What the task asks: Restate word for word the lines between the start of the material and the line with "zapewniają komfort noszenia.", keeping both of those ends and none of the pictures.
◆ ◆ ◆ ◆ ◆
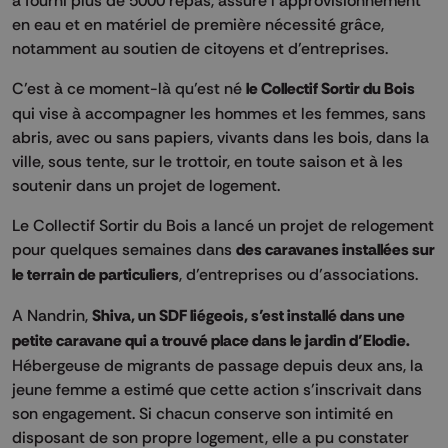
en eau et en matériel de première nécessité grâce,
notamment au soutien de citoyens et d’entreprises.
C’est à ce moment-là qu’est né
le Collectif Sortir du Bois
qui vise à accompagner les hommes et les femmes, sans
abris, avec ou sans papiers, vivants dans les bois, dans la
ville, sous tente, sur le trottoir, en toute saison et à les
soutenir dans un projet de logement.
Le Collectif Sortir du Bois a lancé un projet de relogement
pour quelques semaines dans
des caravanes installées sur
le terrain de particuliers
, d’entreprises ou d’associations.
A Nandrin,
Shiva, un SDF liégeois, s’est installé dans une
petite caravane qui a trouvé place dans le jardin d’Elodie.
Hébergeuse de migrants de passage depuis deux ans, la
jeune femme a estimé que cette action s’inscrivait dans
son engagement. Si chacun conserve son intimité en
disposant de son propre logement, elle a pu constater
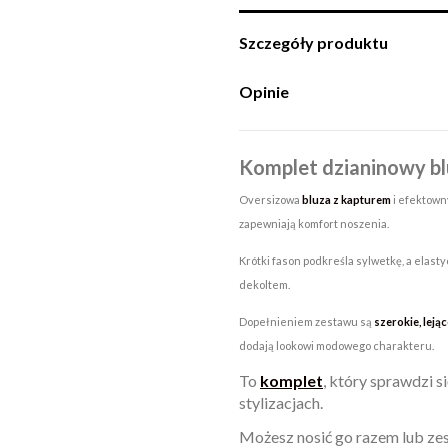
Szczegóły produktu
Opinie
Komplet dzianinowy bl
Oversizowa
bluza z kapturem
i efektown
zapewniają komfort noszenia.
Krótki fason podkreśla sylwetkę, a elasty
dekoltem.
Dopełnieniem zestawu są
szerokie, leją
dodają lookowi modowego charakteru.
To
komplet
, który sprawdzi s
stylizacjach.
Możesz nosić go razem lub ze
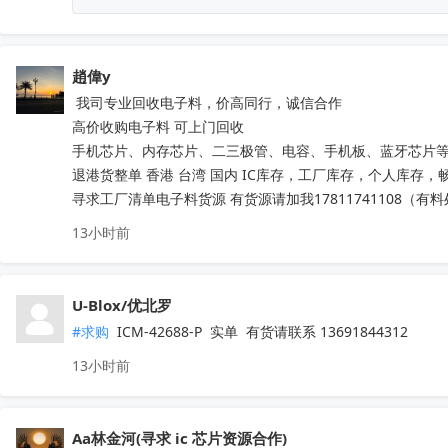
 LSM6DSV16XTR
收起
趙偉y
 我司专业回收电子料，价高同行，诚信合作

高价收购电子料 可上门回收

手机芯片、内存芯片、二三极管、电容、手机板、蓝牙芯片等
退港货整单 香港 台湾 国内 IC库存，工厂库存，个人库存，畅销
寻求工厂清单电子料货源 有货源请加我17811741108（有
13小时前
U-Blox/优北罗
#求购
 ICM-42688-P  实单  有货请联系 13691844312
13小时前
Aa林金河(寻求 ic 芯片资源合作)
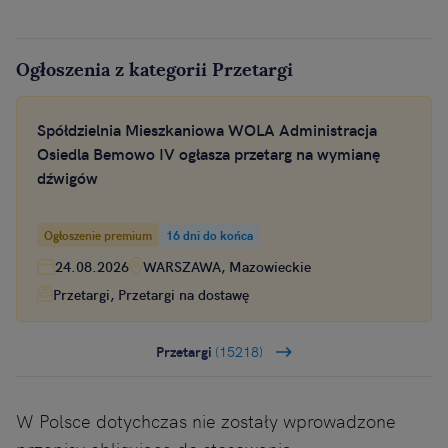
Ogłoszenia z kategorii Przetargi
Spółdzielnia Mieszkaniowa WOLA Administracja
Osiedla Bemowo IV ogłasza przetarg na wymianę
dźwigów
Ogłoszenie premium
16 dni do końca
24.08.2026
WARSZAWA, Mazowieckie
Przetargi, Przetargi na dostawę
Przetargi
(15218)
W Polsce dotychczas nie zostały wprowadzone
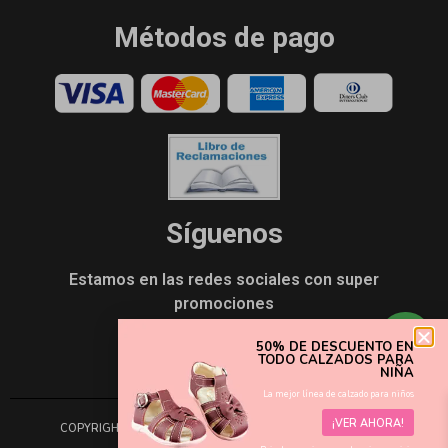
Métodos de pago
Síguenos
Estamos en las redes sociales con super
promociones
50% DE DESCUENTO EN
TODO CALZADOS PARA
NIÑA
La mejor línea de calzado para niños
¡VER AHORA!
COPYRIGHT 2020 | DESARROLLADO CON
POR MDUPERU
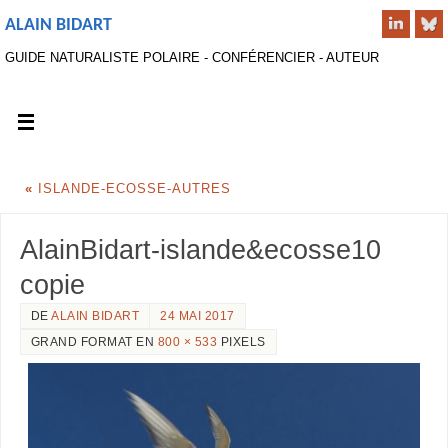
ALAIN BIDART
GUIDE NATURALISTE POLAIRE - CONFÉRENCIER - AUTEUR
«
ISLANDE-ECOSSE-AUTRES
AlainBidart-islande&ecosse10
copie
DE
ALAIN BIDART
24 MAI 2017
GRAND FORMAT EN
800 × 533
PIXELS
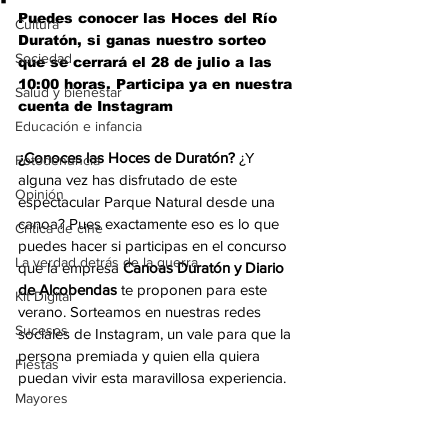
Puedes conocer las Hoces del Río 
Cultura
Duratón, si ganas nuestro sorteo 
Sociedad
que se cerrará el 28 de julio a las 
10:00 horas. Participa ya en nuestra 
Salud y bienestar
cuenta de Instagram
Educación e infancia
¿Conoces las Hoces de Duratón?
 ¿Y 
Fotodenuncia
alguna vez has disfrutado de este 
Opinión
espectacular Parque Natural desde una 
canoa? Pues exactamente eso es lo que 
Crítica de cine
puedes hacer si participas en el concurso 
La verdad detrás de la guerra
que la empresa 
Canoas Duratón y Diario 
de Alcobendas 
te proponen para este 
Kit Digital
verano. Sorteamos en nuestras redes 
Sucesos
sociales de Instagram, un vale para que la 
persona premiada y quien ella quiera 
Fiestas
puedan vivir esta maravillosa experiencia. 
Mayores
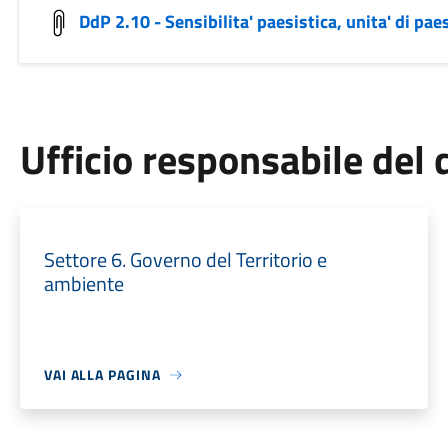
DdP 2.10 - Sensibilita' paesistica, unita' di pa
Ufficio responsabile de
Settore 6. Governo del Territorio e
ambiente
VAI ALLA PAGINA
◆ ◆ ◆ ◆ ◆
Solution to this problem:
en eau et en matériel de première nécessité grâce,
notamment au soutien de citoyens et d’entreprises.
C’est à ce moment-là qu’est né
le Collectif Sortir du Bois
qui vise à accompagner les hommes et les femmes, sans
abris, avec ou sans papiers, vivants dans les bois, dans la
ville, sous tente, sur le trottoir, en toute saison et à les
soutenir dans un projet de logement.
Le Collectif Sortir du Bois a lancé un projet de relogement
pour quelques semaines dans
des caravanes installées sur
le terrain de particuliers
, d’entreprises ou d’associations.
A Nandrin,
Shiva, un SDF liégeois, s’est installé dans une
petite caravane qui a trouvé place dans le jardin d’Elodie.
Hébergeuse de migrants de passage depuis deux ans, la
jeune femme a estimé que cette action s’inscrivait dans
son engagement. Si chacun conserve son intimité en
disposant de son propre logement, elle a pu constater
Szczegóły produktu
Opinie
Komplet dzianinowy bl
Oversizowa
bluza z kapturem
i efektown
zapewniają komfort noszenia.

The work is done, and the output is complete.